無名の新人2人を主役に迎え、主役級の俳優をわきを固めた贅沢も新鮮な映画。
石井裕也監督作品「町田くんの世界」
原作が同名タイトルの漫画だが、キャラクターを忠実に再現するのではなく、世界観は活かしながら、独自のキャラクターを作りあげたところが見どころ。ムチムチした町田くんのフォルムも親近感がわく。軽く兄弟にバカにされているところも、逆に愛が感じられる。町田くん役の細田佳央太さんのビー玉のような目も役に合っている。私は映画の町田くんの方が好きだ。

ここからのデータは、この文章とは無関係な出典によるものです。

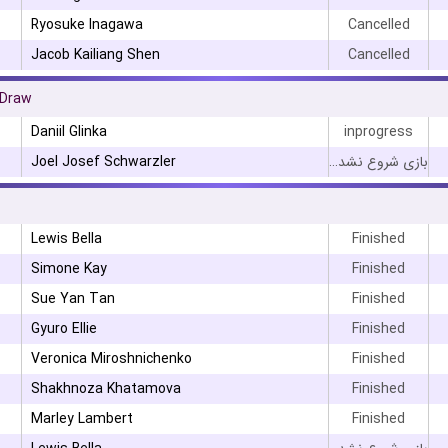
Ryosuke Inagawa
Cancelled
Jacob Kailiang Shen
Cancelled
 Draw
Daniil Glinka
inprogress
Joel Josef Schwarzler
بازی شروع نشده است
Lewis Bella
Finished
Simone Kay
Finished
Sue Yan Tan
Finished
Gyuro Ellie
Finished
Veronica Miroshnichenko
Finished
Shakhnoza Khatamova
Finished
Marley Lambert
Finished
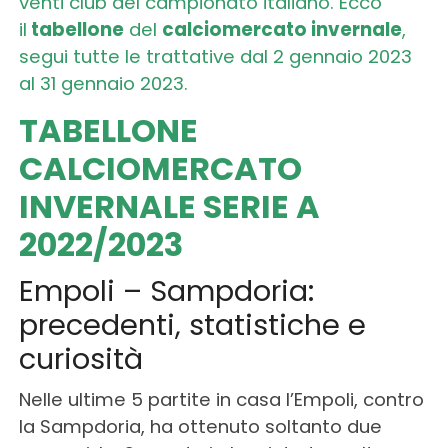
venti club del campionato italiano. Ecco
il
tabellone
del
calciomercato invernale
,
segui tutte le trattative dal 2 gennaio 2023
al 31 gennaio 2023.
TABELLONE
CALCIOMERCATO
INVERNALE SERIE A
2022/2023
Empoli – Sampdoria:
precedenti, statistiche e
curiosità
Nelle ultime 5 partite in casa l’Empoli, contro
la Sampdoria, ha ottenuto soltanto due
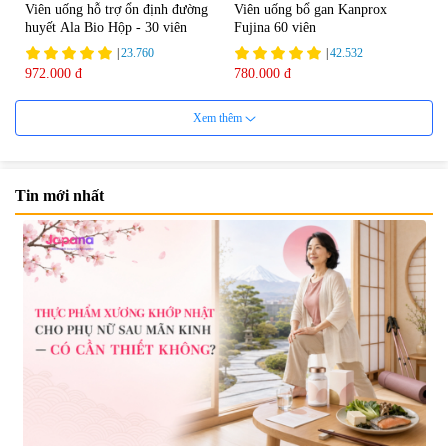
Viên uống hỗ trợ ổn định đường
Viên uống bổ gan Kanprox
huyết Ala Bio Hộp - 30 viên
Fujina 60 viên
|
23.760
|
42.532
972.000 đ
780.000 đ
Xem thêm
Tin mới nhất
Viên uống bổ gan Ribeto Shoji
Viên uống hỗ trợ giải độc và
Hepaclean 60 viên
phục hồi chức năng gan Biken
Liver Ex 120 viên - Date
|
543.205
|
0
07/2027
690.000 đ
1.390.000 đ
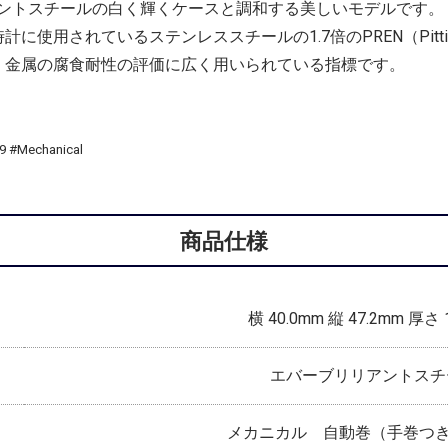
ントスチールの白く輝くケースと調和する美しいモデルです。
れているステンレススチールの1.7倍のPREN（Pitting Resista
は、金属の腐食耐性の評価に広く用いられている指標です。
echanical
商品仕様
横 40.0mm 縦 47.2mm 厚さ 
エバーブリリアントスチ
メカニカル 自動巻（手巻つき）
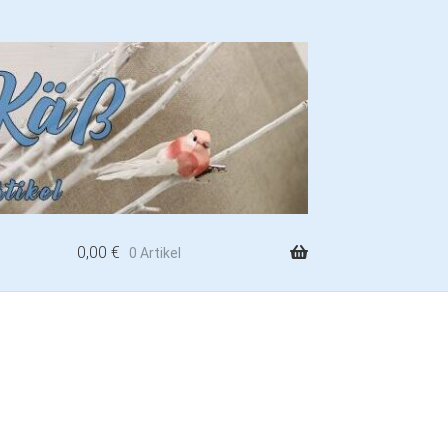
0,00
€
0 Artikel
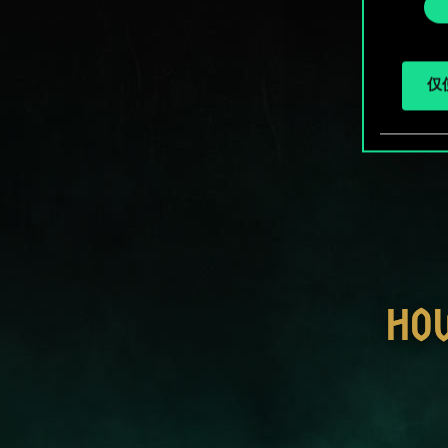
择
仅使
HO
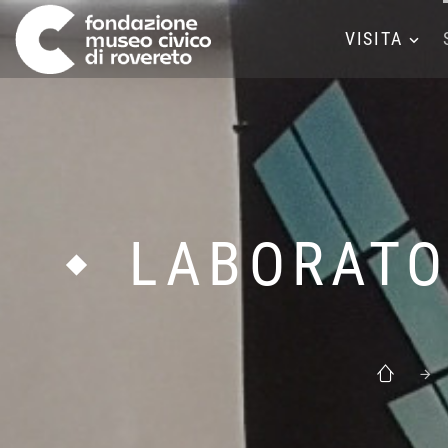
VISITA
LABORATO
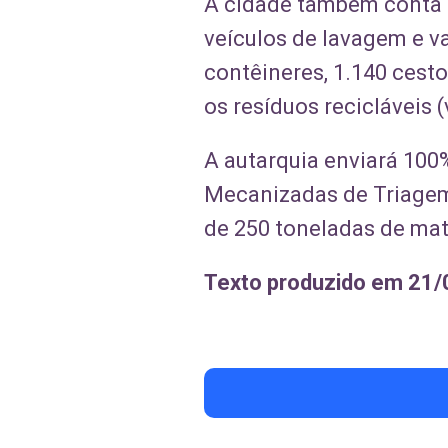
A cidade também conta 
veículos de lavagem e v
contêineres, 1.140 cest
os resíduos recicláveis (
A autarquia enviará 100
Mecanizadas de Triage
de 250 toneladas de mate
Texto produzido em 21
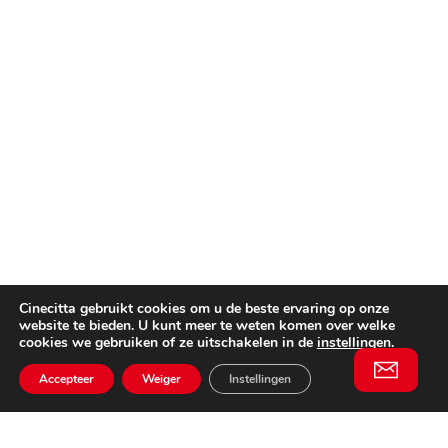
Cinecitta gebruikt cookies om u de beste ervaring op onze
website te bieden. U kunt meer te weten komen over welke
cookies we gebruiken of ze uitschakelen in de
instellingen
.
Accepteer
Weiger
Instellingen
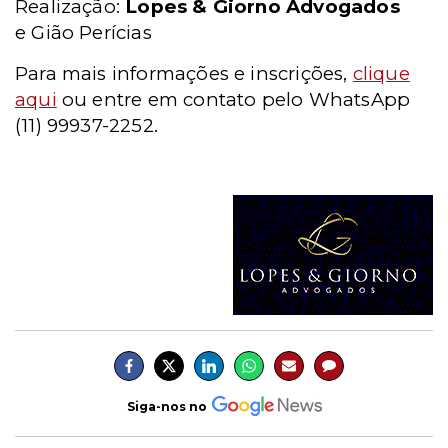
Realização:
Lopes & Giorno Advogados
e
Gião Perícias
Para mais informações e inscrições,
clique
aqui
ou entre em contato pelo W
hatsApp
(11) 99937-2252.
Siga-nos no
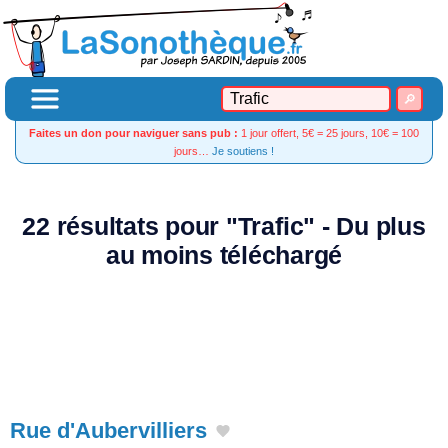
Faites un don pour naviguer sans pub :
1 jour offert, 5€ = 25 jours, 10€ = 100
jours…
Je soutiens !
22 résultats pour "Trafic" - Du plus
au moins téléchargé
Rue d'Aubervilliers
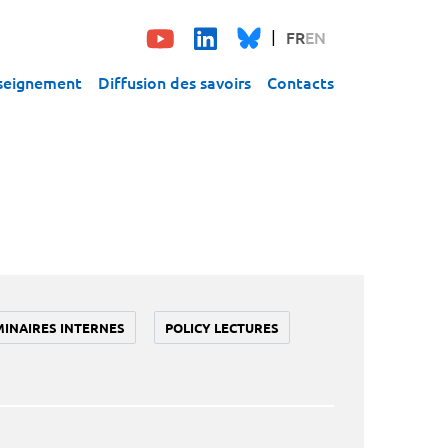
FR
EN
seignement
Diffusion des savoirs
Contacts
MINAIRES INTERNES
POLICY LECTURES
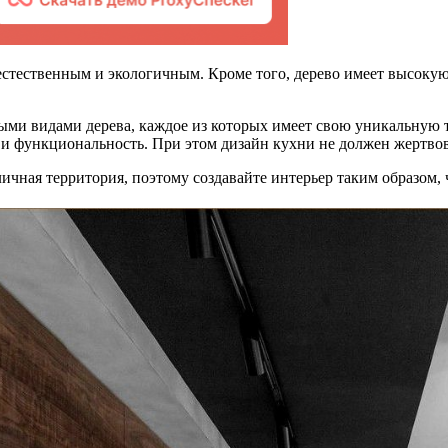
 естественным и экологичным. Кроме того, дерево имеет высокую
ыми видами дерева, каждое из которых имеет свою уникальную т
о и функциональность. При этом дизайн кухни не должен жертвов
личная территория, поэтому создавайте интерьер таким образом,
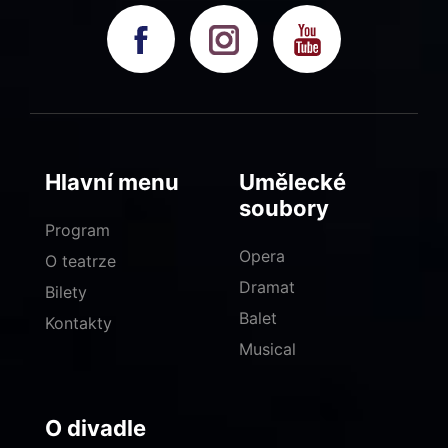
Hlavní menu
Umělecké
soubory
Program
Opera
O teatrze
Dramat
Bilety
Balet
Kontakty
Musical
O divadle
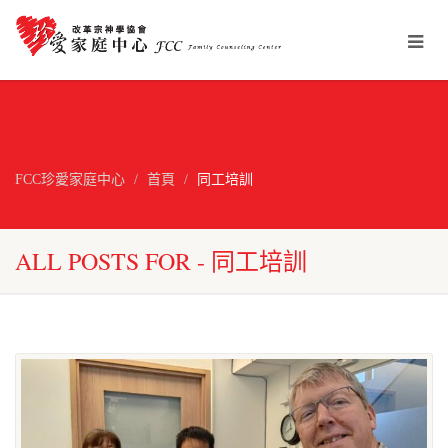
FCC珍愛家庭中心
首頁
同工培訓
ALL POSTS FOR - 同工培訓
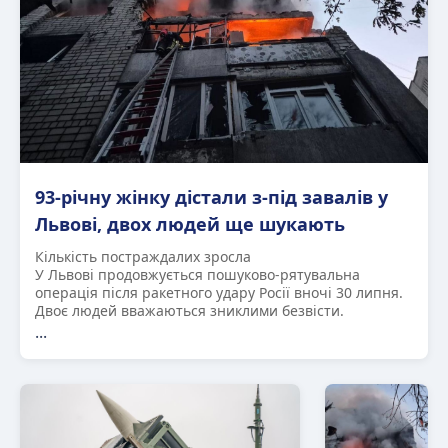
93-річну жінку дістали з-під завалів у
Львові, двох людей ще шукають
Кількість постраждалих зросла
У Львові продовжується пошуково-рятувальна
операція після ракетного удару Росії вночі 30 липня.
Двоє людей вважаються зниклими безвісти.
...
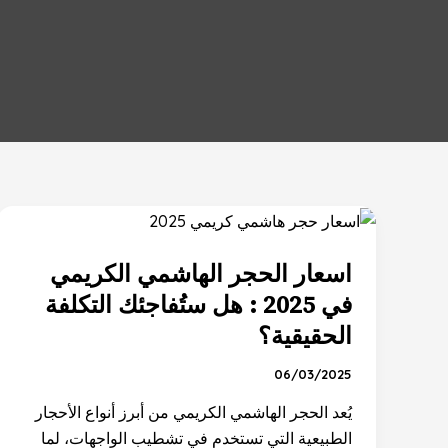
اسعار
الحجر
اسعار الحجر الهاشمي الكريمي
الهاشمي
الكريمي
في 2025 : هل ستُفاجئك التكلفة
في
الحقيقية؟
2025
:
06/03/2025
هل
يُعد الحجر الهاشمي الكريمي من أبرز أنواع الأحجار
ستُفاجئك
الطبيعية التي تستخدم في تشطيب الواجهات، لما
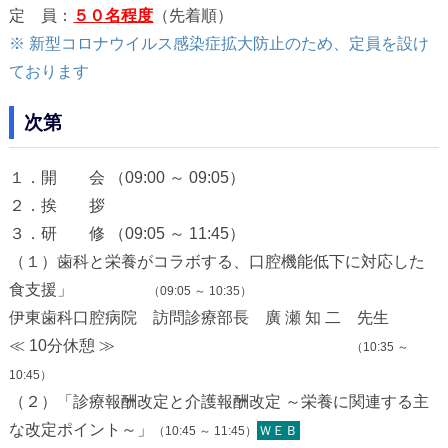
定 員：
５０名程度
（先着順）
※ 新型コロナウイルス感染症拡大防止のため、定員を設け
ております
次第
１．開 会 （09:00 ～ 09:05）
２．挨 拶
３．研 修 （09:05 ～ 11:45）
（１）歯科と栄養がコラボする、口腔機能低下に対応した
食支援」
（09:05 ～ 10:35）
伊東歯科口腔病院 訪問診療部長 廣 瀬 知 二 先生
≪ 10分休憩 ≫
（10:35 ～
10:45）
（２）「診療報酬改定と介護報酬改定 ～栄養に関連する主
な改定ポイント～」
ＷＥＢ
（10:45 ～ 11:45）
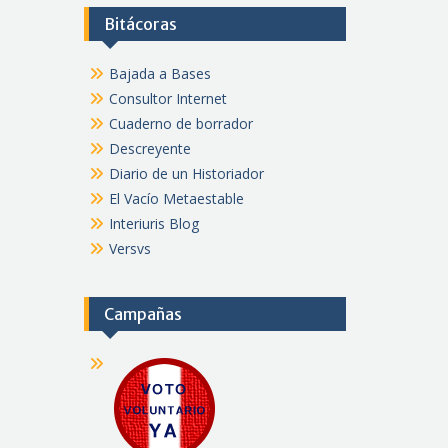
Bitácoras
Bajada a Bases
Consultor Internet
Cuaderno de borrador
Descreyente
Diario de un Historiador
El Vacío Metaestable
Interiuris Blog
Versvs
Campañas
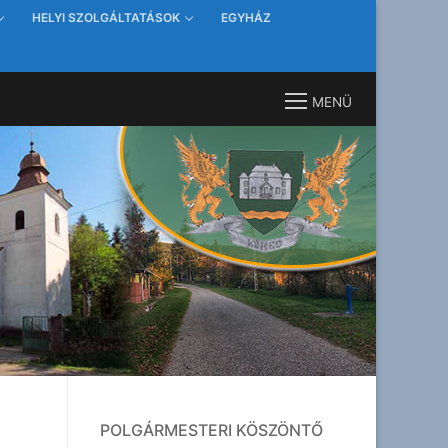
HELYI SZOLGÁLTATÁSOK
EGYHÁZ
MENÜ
POLGÁRMESTERI KÖSZÖNTŐ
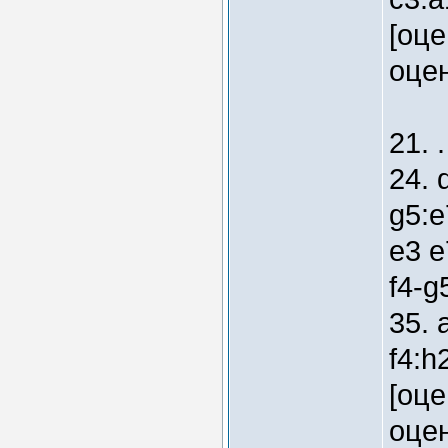
[оце
оцен
21. 
24. 
g5:e
e3 e
f4-g
35. 
f4:h
[оце
оцен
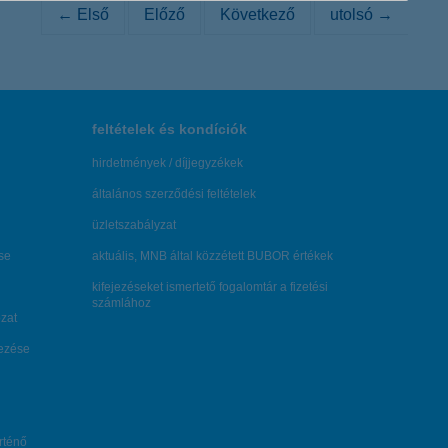
← Első
Előző
Következő
utolsó →
feltételek és kondíciók
hirdetmények / díjjegyzékek
általános szerződési feltételek
üzletszabályzat
se
aktuális, MNB által közzétett BUBOR értékek
kifejezéseket ismertető fogalomtár a fizetési
számlához
zat
dezése
örténő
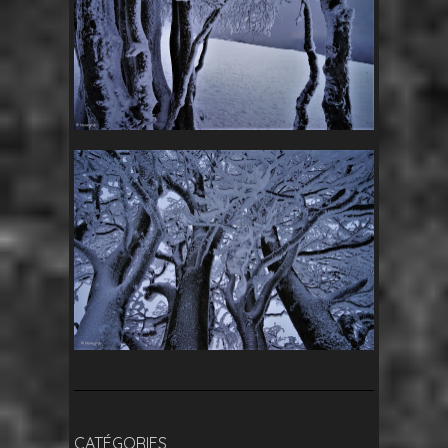
CATÉGORIES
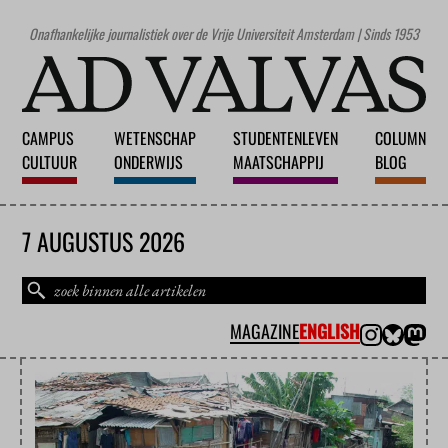
Onafhankelijke journalistiek over de Vrije Universiteit Amsterdam | Sinds 1953
CAMPUS
WETENSCHAP
STUDENTENLEVEN
COLUMN
CULTUUR
ONDERWIJS
MAATSCHAPPIJ
BLOG
7 AUGUSTUS 2026
MAGAZINE
ENGLISH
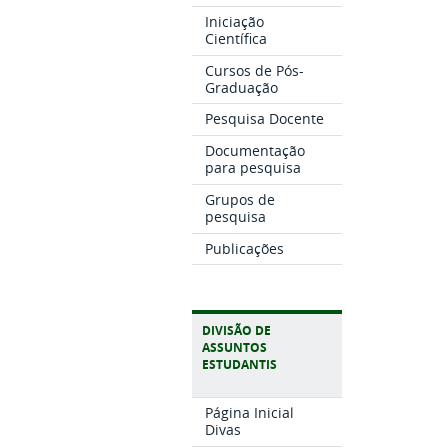
Iniciação
Científica
Cursos de Pós-
Graduação
Pesquisa Docente
Documentação
para pesquisa
Grupos de
pesquisa
Publicações
DIVISÃO DE
ASSUNTOS
ESTUDANTIS
Página Inicial
Divas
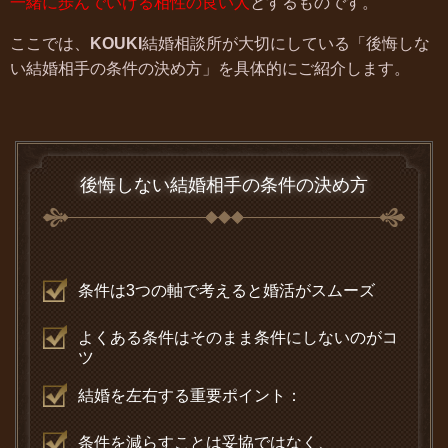
一緒に歩んでいける相性の良い人
とするものです。
ここでは、
KOUKI
結婚相談所が大切にしている「後悔しな
い結婚相手の条件の決め方」を具体的にご紹介します。
後悔しない結婚相手の条件の決め方
条件は3つの軸で考えると婚活がスムーズ
よくある条件はそのまま条件にしないのがコ
ツ
結婚を左右する重要ポイント：
条件を減らすことは妥協ではなく、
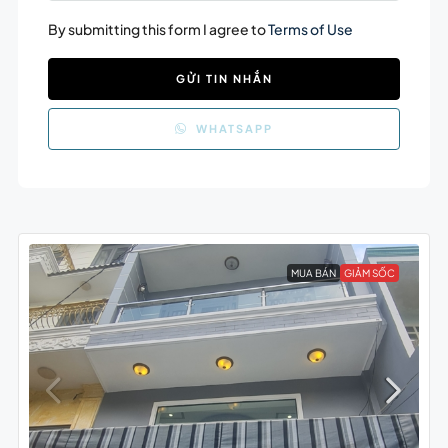
By submitting this form I agree to
Terms of Use
GỬI TIN NHẮN
WHATSAPP
MUA BÁN
GIẢM SỐC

フレッシュな主役2人を支えるわき役陣が超豪華。岩田剛典 さんや前田敦子さんが高校生役なんて、違和感しかないのだが、その違和感が漫画チックで、いい意味で現実離れしている世界を作り上げている。
ヤマギワMVPは猪原奈々役の関水渚さん。瑞々しいけど、クセがある。最後のプールのシーンも素敵だった。幅広く役をこなせそうで今後に期待。
主役2人が全力疾走するなか、ちょっとしか登場しないキャリア組が「どうだ!」と言わんばかりの演技をするのが、なんだか微笑ましい。奈々に恋する亮太役の仲野太賀さんの切ない表現も素敵だったし、高畑充希さんの安定感に風格すら感じた。
後半の風船シーンが冗長だったような気がするが、最後のプールのシーンは二人の透明感を際立たせていてよかったと思う。
ところで、風船のシーンの後に必ず奈々がはっと目覚める。この映画のすべて、町田くんの優しさも、好意を持ってくれた疎外感を感じていた自分を受け入れてくれたクラスメートも、すべては奈々の夢だったのではなかろうか。この愛に満ちた世界はすべて。